Last month, Reid spoke on the Senate floor about his view of what the plan should be:

“Democrats are committed to ensuring all Americans can choose their doctors, hospitals and health plans,” he said. “No matter what Republicans claim, the government has no intention of choosing for you any of these things—or meddling in any of these relationships. If you like the coverage you have, you can choose to keep it. Like most Americans, we believe there should be more choice and more competition to lift the heavy weight of crushing health care costs. If we leave it up to private insurance companies more interested in keeping their profits up than keeping us healthy, that won’t happen. One of the best ways to do that is to give people the choice of a public option not run by insurance companies.”

Whether his template will be followed by his colleagues, however, is yet to be settled. Reid has intervened at least once in the bill drafting. On July 7, Roll Call—a Capitol Hill newspaper—reported that Reid told the Senate Finance Committee chair Max Baucus of Montana that party leaders had concerns that satisfying GOP demands was costing them more than it was gaining.
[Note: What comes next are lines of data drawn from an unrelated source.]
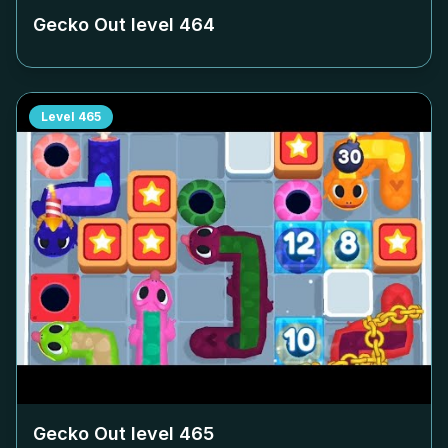
Gecko Out level
464
Level
465
Gecko Out level
465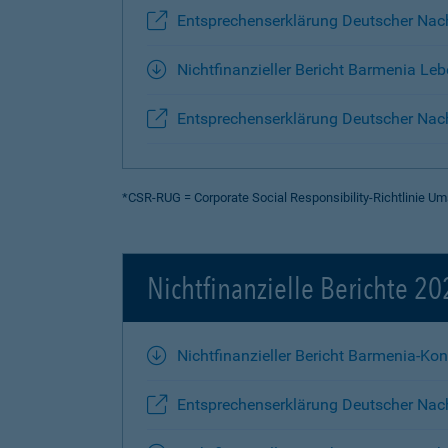
Entsprechenserklärung Deutscher Nac
Nichtfinanzieller Bericht Barmenia Le
Entsprechenserklärung Deutscher Nach
*CSR-RUG = Corporate Social Responsibility-Richtlinie 
Nichtfinanzielle Berichte 2
Nichtfinanzieller Bericht Barmenia-Ko
Entsprechenserklärung Deutscher Nac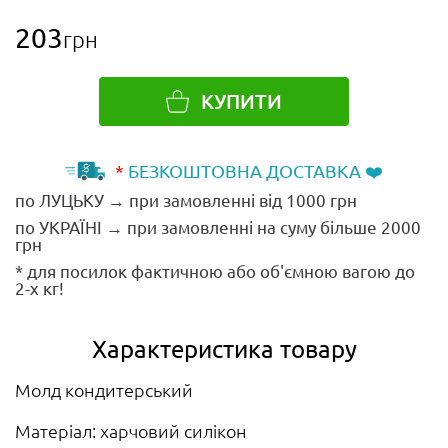
203
грн
КУПИТИ
*
БЕЗКОШТОВНА ДОСТАВКА ❤️
по ЛУЦЬКУ → при замовленні від 1000 грн
по УКРАЇНІ → при замовленні на суму більше 2000
грн
* для посилок фактичною або об'ємною вагою до
2-х кг!
Характеристика товару
Молд кондитерський
Матеріал: харчовий силікон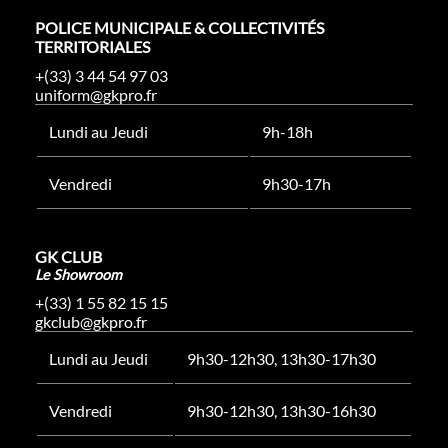
POLICE MUNICIPALE & COLLECTIVITÉS
TERRITORIALES
+(33) 3 44 54 97 03
uniform@gkpro.fr
Lundi au Jeudi
9h-18h
Vendredi
9h30-17h
GK CLUB
Le Showroom
+(33) 1 55 82 15 15
gkclub@gkpro.fr
Lundi au Jeudi
9h30-12h30, 13h30-17h30
Vendredi
9h30-12h30, 13h30-16h30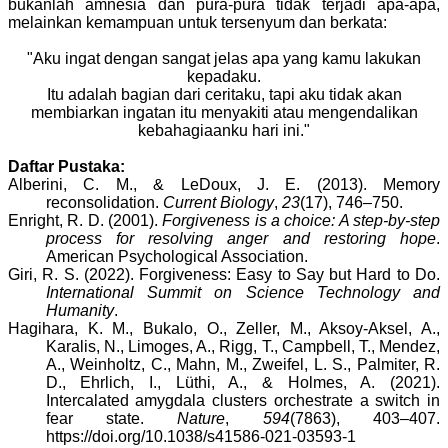
bukanlah amnesia dan pura-pura tidak terjadi apa-apa,
melainkan kemampuan untuk tersenyum dan berkata:
"Aku ingat dengan sangat jelas apa yang kamu lakukan
kepadaku.
Itu adalah bagian dari ceritaku, tapi aku tidak akan
membiarkan ingatan itu menyakiti atau mengendalikan
kebahagiaanku hari ini."
Daftar Pustaka:
Alberini, C. M., & LeDoux, J. E. (2013).
Memory
reconsolidation.
Current Biology
,
23
(17), 746–750.
Enright, R. D. (2001).
Forgiveness is a choice: A step-by-step
process for resolving anger and restoring hope
.
American Psychological Association.
Giri, R. S. (2022). Forgiveness: Easy to Say but Hard to Do.
International Summit on Science Technology and
Humanity
.
Hagihara, K. M., Bukalo, O., Zeller, M., Aksoy-Aksel, A.,
Karalis, N., Limoges, A., Rigg, T., Campbell, T., Mendez,
A., Weinholtz, C., Mahn, M., Zweifel, L. S., Palmiter, R.
D., Ehrlich, I., Lüthi, A., & Holmes, A. (2021).
Intercalated amygdala clusters orchestrate a switch in
fear state.
Nature
,
594
(7863), 403–407.
https://doi.org/10.1038/s41586-021-03593-1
The newspaper reported that Reid “ordered Finance Chairman Max Baucus … to drop a proposal to tax health benefits and stop chasing Republican votes on a massive health care reform bill.”

“According to Democratic sources, Reid told Baucus that taxing health benefits and failing to include a strong government-run insurance option of some sort in his bill would cost 10 to 15 Democratic votes; Reid told Baucus it wasn’t worth securing the support of Grassley and at best a few additional Republicans,” Roll Call reported. Other media entities reported similar developments.

Until that point, Baucus had been nearing agreement on legislation that taxed employer-provided benefits and set up a nonprofit insurance cooperative but not a publicly owned plan.